Nevertheless, Cobra Kai wouldn’t be Cobra Kai without elaborating on the mythology of The Karate Kid movies. In an age of ceaseless reboots and “requels,” Cobra Kai and the Creed films, in my opinion, are the quintessential examples of how to correctly execute nostalgia. Both Cobra Kai and Creed progress an existing plot and pass it on to the next generation, doing it as a labor of love for the franchises’ pre-existing movies that weren’t regarded as “great” in the process. This season of Cobra Kai extends on The Karate Kid III (a poorly regarded movie), and improves the plot, much like Creed did for Rocky IV (another poorly received movie). It makes you want to watch The Karate Kid III again, especially because it uses archival film to create its signature flashbacks when necessary throughout the season. Paying homage to The Karate Kid III wouldn’t be complete without mentioning Johnny 2.0: Mike Barnes (Sean Kanan), who makes a comeback this season. I can’t discuss the twists and turns that occur with Mike Barnes since Netflix has a red scope aimed at me, so I’ll just say that he is also fantastic and that his story is engaging, unexpected, and well-written. Fans will also adore a few other Easter Eggs from The Karate Kid III that show up as well.

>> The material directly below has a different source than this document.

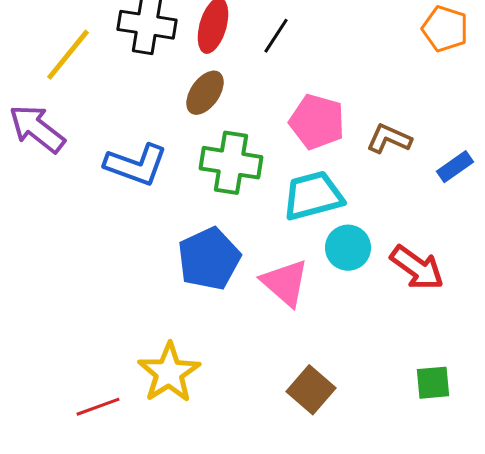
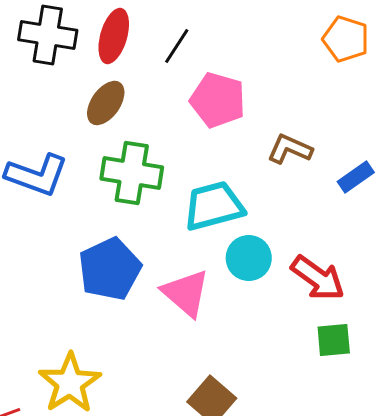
pink pentagon: (317, 122) -> (218, 100), moved
green square: (433, 383) -> (334, 340), moved

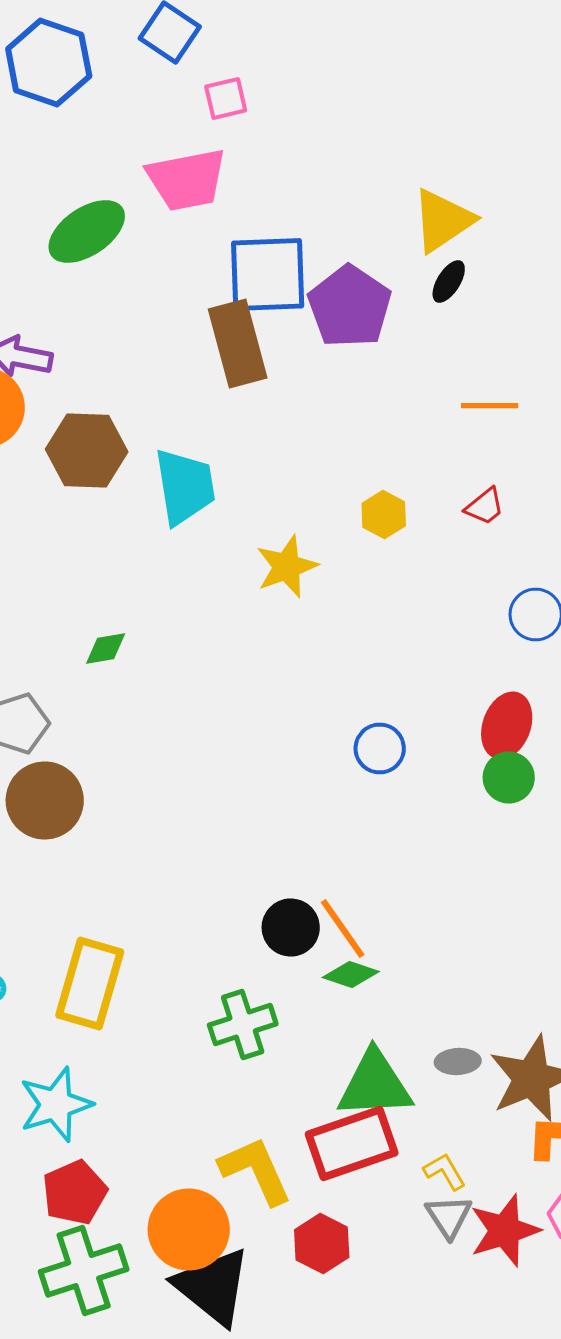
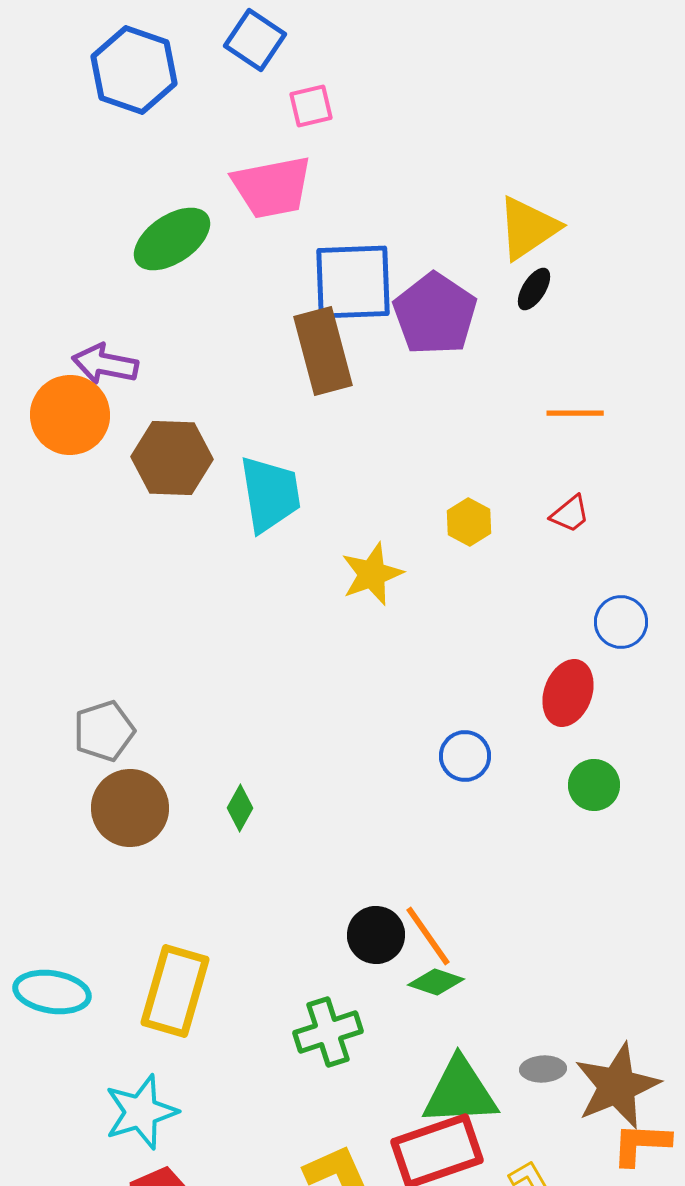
green diamond: (106, 648) -> (240, 808), moved, turned -51
red ellipse: (507, 726) -> (568, 693), moved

As previously indicated, Cobra Kai should not work as well as it does. Although it seems absurd to make a 30-year-old sequel to a long-forgotten film (Top Gun: Maverick did it awesomely as well), damn if it doesn’t succeed yet again! I have to stop being repeatedly amazed that Cobra Kai is so damn close to being flawless in its engagement and execution at this point as they have now been doing it for 5 seasons. The only reason that this show doesn’t pass with flying colors is there is a key scene in the final episode that doesn’t work as well as intended, but otherwise, they show once again that this show has no business being so damn good!!!

Cobra Kai premieres this Friday, September 9th, on Netflix.